Blond hair is not easy to maintain in Korea. Way back in 2011 after I had been living in Korea for a few months, I decided that my roots needed a touch up. Not thinking too much about it, I went to any old Korean hair shop. Yeah. The resulting cheddar cheese hue convinced me that I needed to seek other options. After a stint as a brunette, I decided to go back to blond and managed to find a great hair stylist in town who has experience with non-Korean hair, and who did a great job, but who cost over $100 every few months.

Then something revolutionary happened... I walked into a local drug store to find the first blond boxed hair dye I had ever seen in Korea. It was on sale for $6. But the girl on the label is a super famous celebrity so it couldn't be too bad. That's how marketing works, right? The experience was terrifying, but the result was surprisingly pretty great. The brand is Hello Bubble by Mise en Scene in the colour Vanilla Gold (미장센 헬로버블 염색약 바닐라골드). Get it here.

Since my 26 birthday, I decided it was time for preventative anti-wrinkle night cream. Hooray. I initially used RoC's product which I bought in Guam. Because I couldn't find that one again during a trip to Canada, I switched to Olay's version. I think it has had an effect already, but who can really say for certain.  It's not wildly expensive and it smells good. As I said, this was bought in Canada but it seems to be available on Gmarket and Amazon.

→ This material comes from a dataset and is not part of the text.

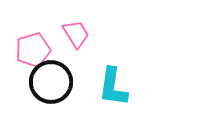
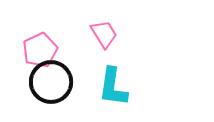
pink trapezoid: moved 28 px right
pink pentagon: moved 7 px right; rotated 8 degrees counterclockwise
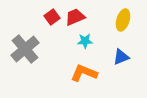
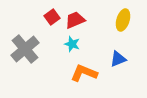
red trapezoid: moved 3 px down
cyan star: moved 13 px left, 3 px down; rotated 21 degrees clockwise
blue triangle: moved 3 px left, 2 px down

In my April/May Favourites I mentioned a book of traditional Korean stories that I was using to help me study Korean. While I still think that is a great book to learn language through culture, the vocabulary is generally not used in everyday conversation. To try out something new and perhaps more colloquially useful, I revisited an illustrated/comic book that I received as a gift about a year ago. Pape Popo (파페포포) is a series of books that follows the relationship between two characters, Pape and Popo. It is pretty cutesy, and a very easy read especially due to the pictures. Reading this style of text definitely beats the more wordy traditional texts which require direct translation of out-dated vocabulary terms. Get them here.

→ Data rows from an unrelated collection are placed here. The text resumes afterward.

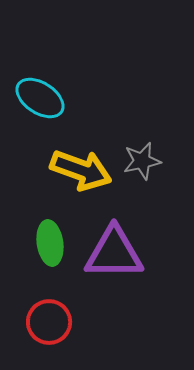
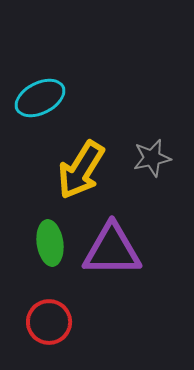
cyan ellipse: rotated 60 degrees counterclockwise
gray star: moved 10 px right, 3 px up
yellow arrow: rotated 102 degrees clockwise
purple triangle: moved 2 px left, 3 px up
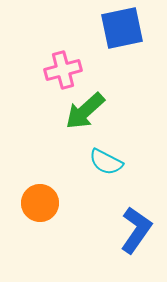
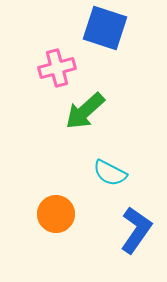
blue square: moved 17 px left; rotated 30 degrees clockwise
pink cross: moved 6 px left, 2 px up
cyan semicircle: moved 4 px right, 11 px down
orange circle: moved 16 px right, 11 px down
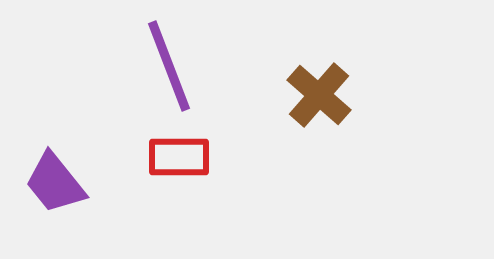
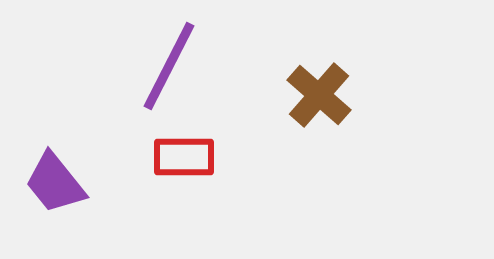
purple line: rotated 48 degrees clockwise
red rectangle: moved 5 px right
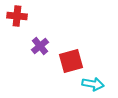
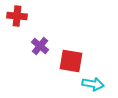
purple cross: rotated 12 degrees counterclockwise
red square: rotated 25 degrees clockwise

There's a YouTube channel I've been into lately and I can't exactly explain why. Her name is honeykki 꿀키 and she primarily makes cooking videos. While I don't particularly like cooking, there's something about her videos that is so immensely satisfying. As a bonus, perhaps I'm learning to cook Korean food without even trying~ So good.

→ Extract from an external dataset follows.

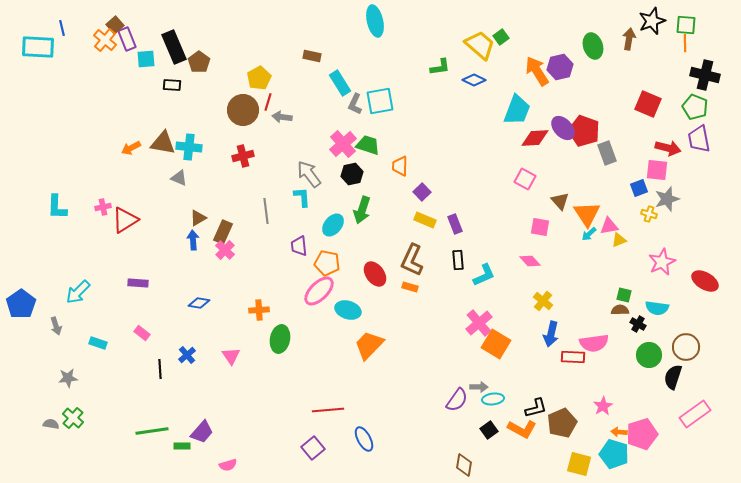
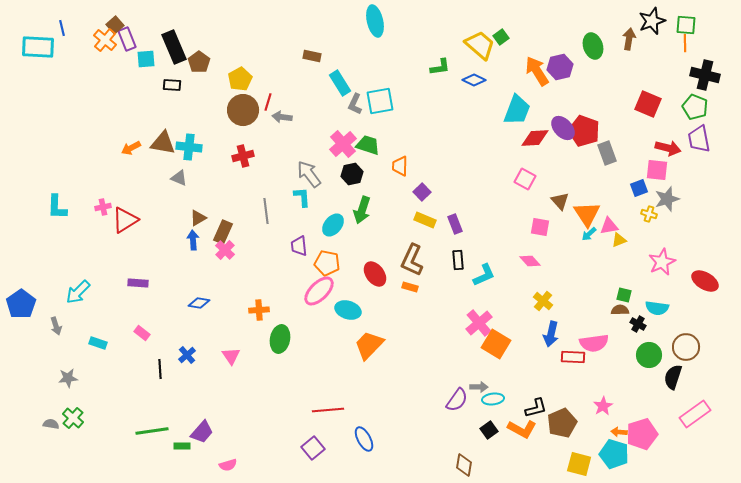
yellow pentagon at (259, 78): moved 19 px left, 1 px down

If you're in Korea, you know Kakao talk. It's the main texting app in Korea which has it's own range of emoticon characters. I've been sucked into it and there's no way out. Character-themed emoticon packs, mugs, toothbrushes... Step one is admitting you have a problem. Step two is relapse upon the release of a phone game by that same company with the promise of free emoticons after level 16. I vowed to stop after I got them. And I lied. It's not any different from games like Candy Crush, but it has those lovable characters. My name is Lindsay. I am a big sucker for marketing ploys. App store link.